Afirma ainda que a utilização das novas tecnologias por vezes cria a “miragem de que a justiça se alcança, de forma rápida e indolor, fora do seu espaço próprio, negando a importância da advocacia”.

A inteligência artificial

Pegando precisamente nas novas tecnologias e no impacto que vai ter no setor, este tema tem sido um dos mais debatidos, discussão, aliás, transversal a outras áreas e profissões. Questionado como prevê que a inteligência artificial, e a tecnologia, vá alterar o setor jurídico em Portugal, Guilherme Figueiredo diz não ter dúvidas de que vai mudar, como tem vindo a mudar, mas a questão não é essa, realça. “O problema é como se integram e para que fim as novas tecnologias. Estas são como o colesterol, que tanto pode ser bom como mau, pelo que exige mais conhecimento e compreensão da realidade e da história”. Depois da analogia, prossegue: “Há mudanças, ou formas de a concretizar que podem negar direitos fundamentais, fragilizar o Estado de direito, impor poderes ínvios. Um exemplo: criou-se o balcão do despejo que não serve para nada; transferiram-se competências do tribunal sobre a área da família que a desvalorizaram, criaram-se e equipararam-se os tribunais com máquinas para uma melhor organização, mas esqueceram-se de quem faz parte do tribunal ou que o primacial era equiparem-se de tecnologia capaz de gravações vídeo e áudio. Podia continuar os exemplos.”

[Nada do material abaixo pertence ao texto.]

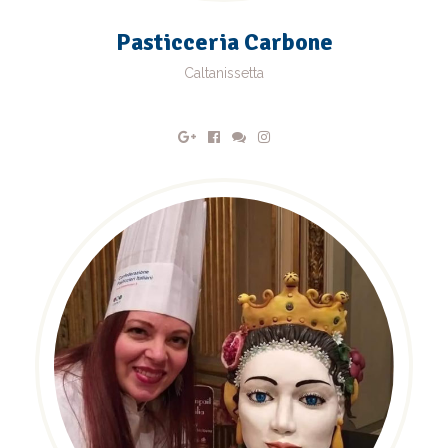
Pasticceria Carbone
Caltanissetta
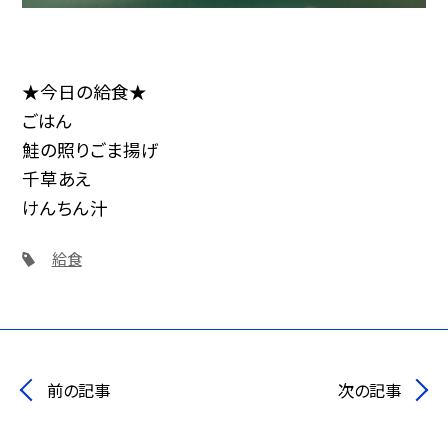
★今日の給食★
ごはん
鮭の照りごま揚げ
千草あえ
けんちん汁
給食
前の記事
次の記事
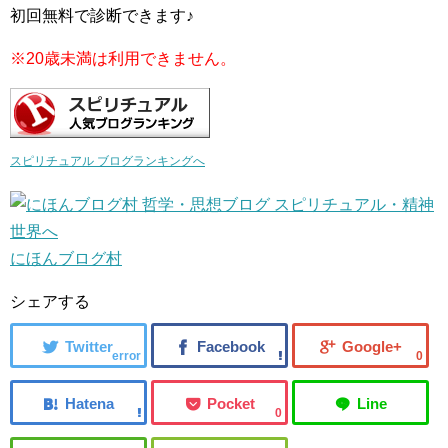
初回無料で診断できます♪
※20歳未満は利用できません。
スピリチュアル ブログランキングへ
にほんブログ村
シェアする
error
0
0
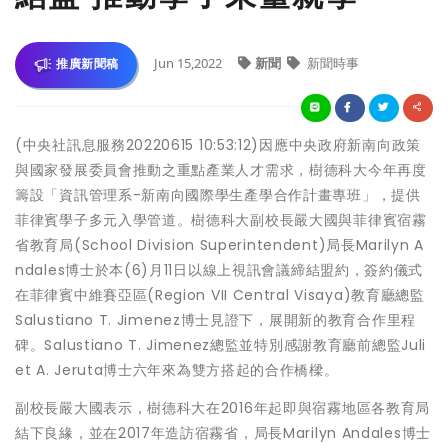
Jun 15,2022
新聞
新聞時事
推廣新聞稿
(中央社訊息服務20220615 10:53:12)因應中央政府新南向政策
與國家發展委員會推動之重點產業人才需求，樹德科大今年再度
籌設「資訊管理系-新南向國際學生產學合作計畫專班」，提供
菲律賓學子多元入學管道。樹德科大副校長嚴大國與菲律賓宿霧
省教育局(School Division Superintendent)局長Marilyn A
ndales博士於本(6)月11日以線上視訊會議締結盟約，簽約儀式
在菲律賓中維賽亞區(Region VII Central Visaya)教育廳總監
Salustiano T. Jimenez博士見證下，展開新的教育合作里程
碑。Salustiano T. Jimenez總監並特別感謝教育廳前總監Juli
et A. Jeruta博士六年來為雙方搭起的合作橋樑。
副校長嚴大國表示，樹德科大在2016年起即與宿霧地區各教育局
結下良緣，並在2017年造訪宿霧省，局長Marilyn Andales博士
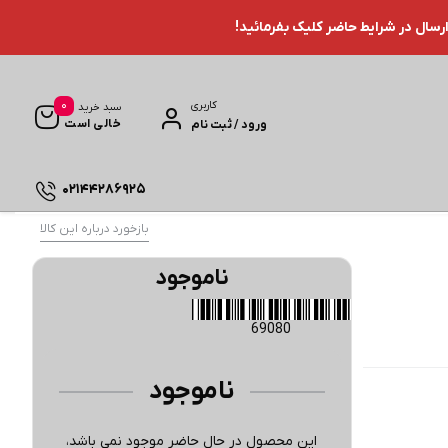
ارسال در شرایط حاضر کلیک بفرمائید!
0
کاربری
سبد خرید
خالی است
ورود / ثبت نام
02144286925
بازخورد درباره این کالا
ناموجود
69080
ناموجود
این محصول در حال حاضر موجود نمی باشد،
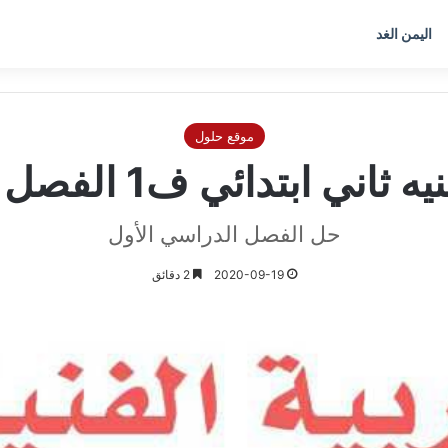
اليمن الغد
موقع حلول
 ابتدائي ف1 الفصل الاول 1448
حل الفصل الدراسي الأول
2020-09-19
2 دقائق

Sobre as vantagens que as novas tecnologias trazem aos processos e aos escritórios de advogados, o bastonário da Ordem dos Advogados responde que “bem utilizadas serão importantes”. “Por exemplo, para o conhecimento e a compreensão sobre a legislação, doutrina e jurisprudência, cruzando-as sobre um dado tema em pelito. Igualmente, para uma gestão racional dos escritórios.”

O ensino superior está igualmente atento a esta temática e, por exemplo, a Escola do Porto da Faculdade de Direito – Universidade Católica Portuguesa organizou recentemente uma mesa-redonda sobre “Inteligência Artificial na Prática Jurídica”. A mesma escola tem uma disciplina de licenciatura designada Law and Technology e tem previsto lançar para breve uma nova pós-graduação em Direito e Tecnologia, conta o professor Manuel Fontaine.